- WHAT TO WORK ON
Upon reaching the line that contains "Strukturerad" in the records below, begin repeating every line exactly through the last one, skipping pictures.

- Items listed in a dataset
--- START ---

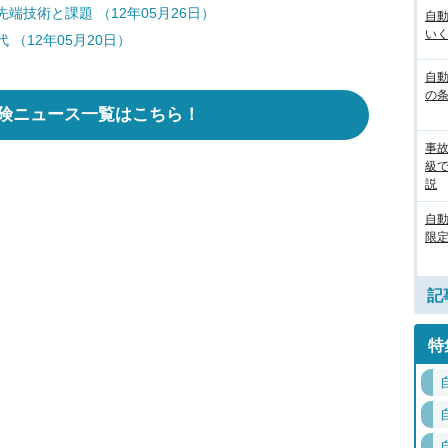
技術と課題 （12年05月26日）
自
いく
（12年05月20日）
自動
の
険ニュース一覧はこちら！
事
級
説
自
限定
記
特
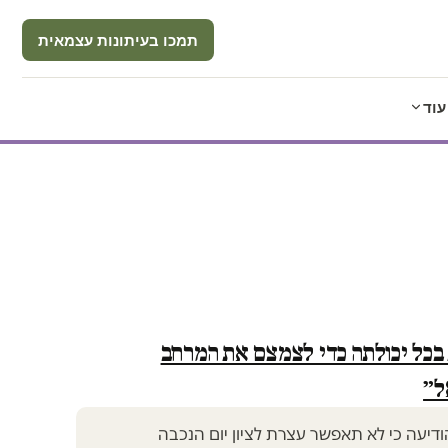
תמכו בעיתונות עצמאית
עוד
כל יכולתה כדי לצמצם את המרחב
ל״
עה כי לא תאפשר עצרת לציון יום הנכבה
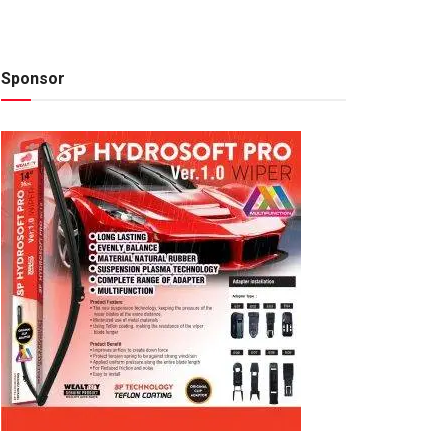
Sponsor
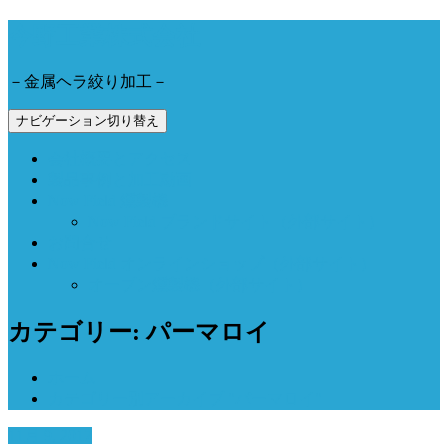
今野工業株式会社
－金属ヘラ絞り加工－
ナビゲーション切り替え
会社概要とアクセス
製品事例と加工動画
Now Field 燻製機
Now Field ブランドサイト（外部サイト）
お問合せ
Now Field オンラインショップ（外部サイト）
オーブン燻製機（外部サイト）
カテゴリー: パーマロイ
ホーム
カテゴリー別アーカイブ "パーマロイ"
11月 9, 2017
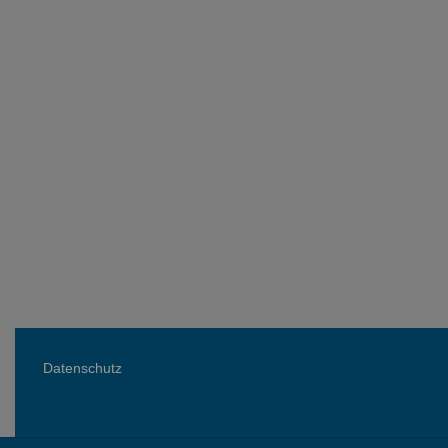
Datenschutz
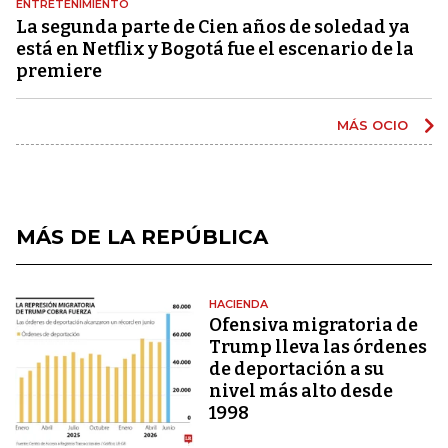
ENTRETENIMIENTO
La segunda parte de Cien años de soledad ya
está en Netflix y Bogotá fue el escenario de la
premiere
MÁS OCIO
MÁS DE LA REPÚBLICA
HACIENDA
Ofensiva migratoria de
Trump lleva las órdenes
de deportación a su
nivel más alto desde
1998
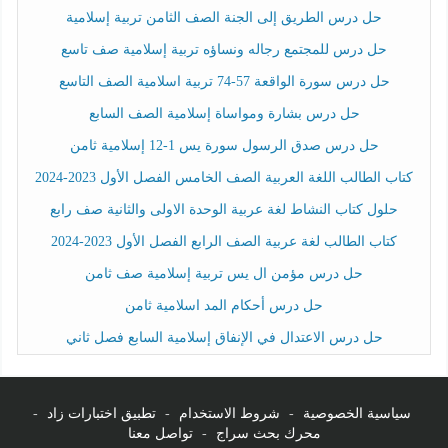
حل درس الطريق إلى الجنة الصف الثامن تربية إسلامية
حل درس للمجتمع رجاله ونساؤه تربية إسلامية صف تاسع
حل درس سورة الواقعة 57-74 تربية اسلامية الصف التاسع
حل درس بشارة ومواساة إسلامية الصف السابع
حل درس صدق الرسول سورة يس 1-12 إسلامية ثامن
كتاب الطالب اللغة العربية الصف الخامس الفصل الأول 2023-2024
حلول كتاب النشاط لغة عربية الوحدة الاولى والثانية صف رابع
كتاب الطالب لغة عربية الصف الرابع الفصل الأول 2023-2024
حل درس مؤمن ال يس تربية إسلامية صف ثامن
حل درس أحكام المد اسلامية ثامن
حل درس الاعتدال في الإنفاق إسلامية السابع فصل ثاني
سياسية الخصوصية
-
شروط الاستخدام
-
تطبيق اختبارات زاد
-
محرك بحث سراج
-
تواصل معنا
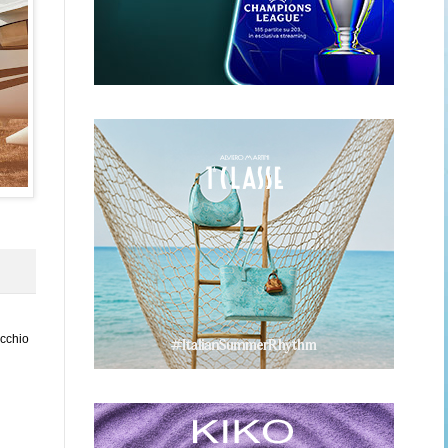
ecchio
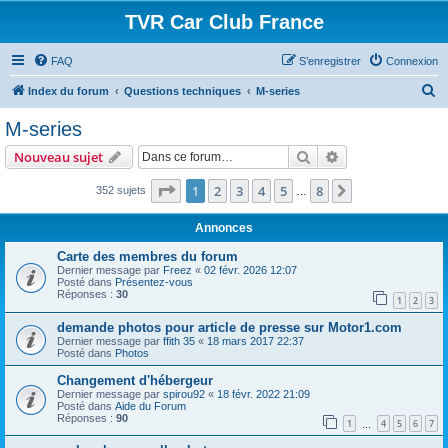
TVR Car Club France
FAQ
S’enregistrer
Connexion
R
Index du forum
Questions techniques
M-series
e
M-series
c
Rechercher
Recherche avanc
Nouveau sujet
h
e
Page
1
sur
8
1
2
3
4
5
8
Suivante
352 sujets
…
r
Annonces
c
Carte des membres du forum
h
Dernier message par
Freez
«
02 févr. 2026 12:07
Posté dans
Présentez-vous
e
Réponses :
30
1
2
3
r
demande photos pour article de presse sur Motor1.com
Dernier message par
ffith 35
«
18 mars 2017 22:37
Posté dans
Photos
Changement d'hébergeur
Dernier message par
spirou92
«
18 févr. 2022 21:09
Posté dans
Aide du Forum
Réponses :
90
1
4
5
6
7
…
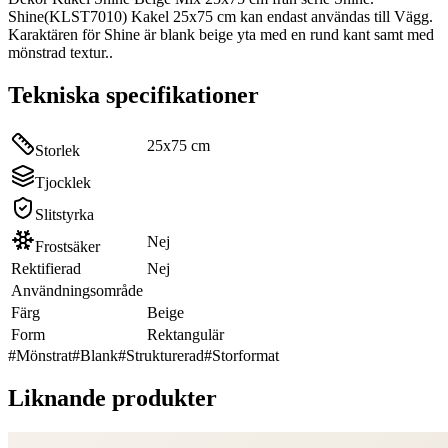
Shine(KLST7010) Kakel 25x75 cm kan endast användas till Vägg.
Karaktären för Shine är blank beige yta med en rund kant samt med
mönstrad textur..
Tekniska specifikationer
25x75 cm
Storlek
Tjocklek
Slitstyrka
Nej
Frostsäker
Rektifierad
Nej
Användningsområde
Färg
Beige
Form
Rektangulär
#
Mönstrat
#
Blank
#
Strukturerad
#
Storformat
Liknande produkter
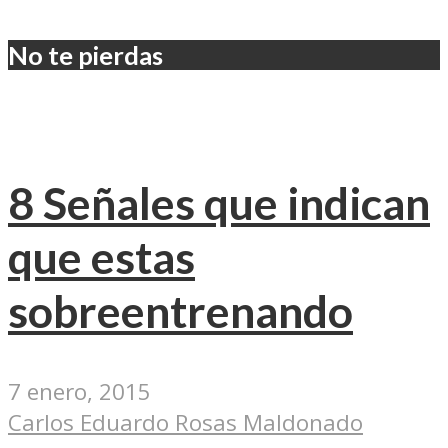
No te pierdas
8 Señales que indican
que estas
sobreentrenando
7 enero, 2015
Carlos Eduardo Rosas Maldonado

--- END ---

- TASK OUTPUT
Strukturerad
#
Storformat
Liknande produkter
No te pierdas
8 Señales que indican
que estas
sobreentrenando
7 enero, 2015
Carlos Eduardo Rosas Maldonado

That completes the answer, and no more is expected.